Overview

Why Orchestrate Multi-Site Connectivity Using NDFC and NDO

You have several options when orchestrating multi-site connectivity:

  • Configuring multi-site connectivity solely through NDFC, or

  • By using Nexus Dashboard Orchestrator (NDO) as the controller on top to orchestrate multi-site connectivity

If you were to configure multi-site connectivity solely through NDFC, there are two areas in NDFC that you have to take into consideration:

  • Latency concerns: Currently, the latency from NDFC to every device that it manages should be within 150 milliseconds. We would not recommend managing any device that is beyond those 150 milliseconds through NDFC. In these situations, with that sort of latency, there is the possibility of frequent timeouts with those devices managed by NDFC.

  • Number of devices that can be managed: Beginning with NDFC release 12.1.2, a single instance of NDFC can manage up to 500 devices.
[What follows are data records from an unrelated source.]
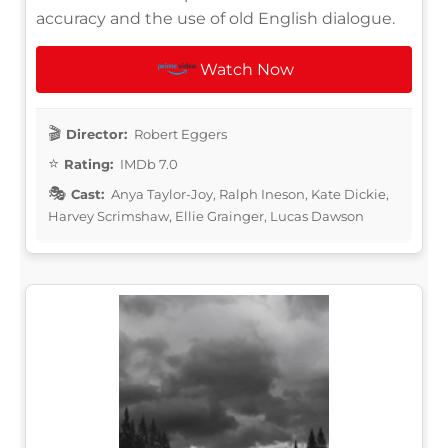
accuracy and the use of old English dialogue.
Watch Now
Director:
Robert Eggers
Rating:
IMDb 7.0
Cast:
Anya Taylor-Joy, Ralph Ineson, Kate Dickie,
Harvey Scrimshaw, Ellie Grainger, Lucas Dawson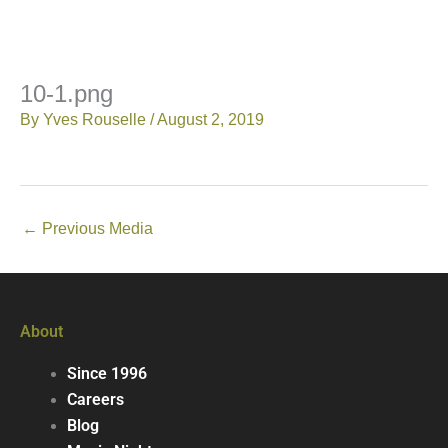
10-1.png
By
Yves Rouselle
/
August 2, 2019
←
Previous Media
About
Since 1996
Careers
Blog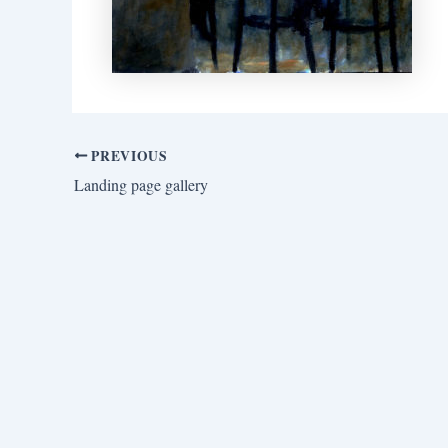
PREVIOUS
Landing page gallery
If you have a very large fabric where you go beyond that 500-device limit, you will not be able to manage all of those devices using a single NDFC, so you would have to use multiple NDFCs to manage that large number of devices in this case.

Assume that you have fabrics with 800 devices that you want to manage through NDFC. You could split those 800 devices up in the following manner in order to fall within the NDFC devices limit, which is 500 devices or fewer for a single NDFC instance:

  • In the first NDFC, you could create two fabrics, site1 and site2, with each site containing 200 devices, for a total of 400 devices being managed through the first NDFC.

  • A similar configuration in the second NDFC: Two fabrics, site1 and site2, with each site containing 200 devices, for a total of 400 devices being managed through the second NDFC.

In this way, you are able to use two NDFCs to manage the large number of devices past the 500-device limit imposed on a single NDFC. However, in order to stretch Layer 2 domains and Layer 3 connectivity between these fabrics, you need to build a VXLAN multi-site between those individual fabrics that are managed by different NDFCs.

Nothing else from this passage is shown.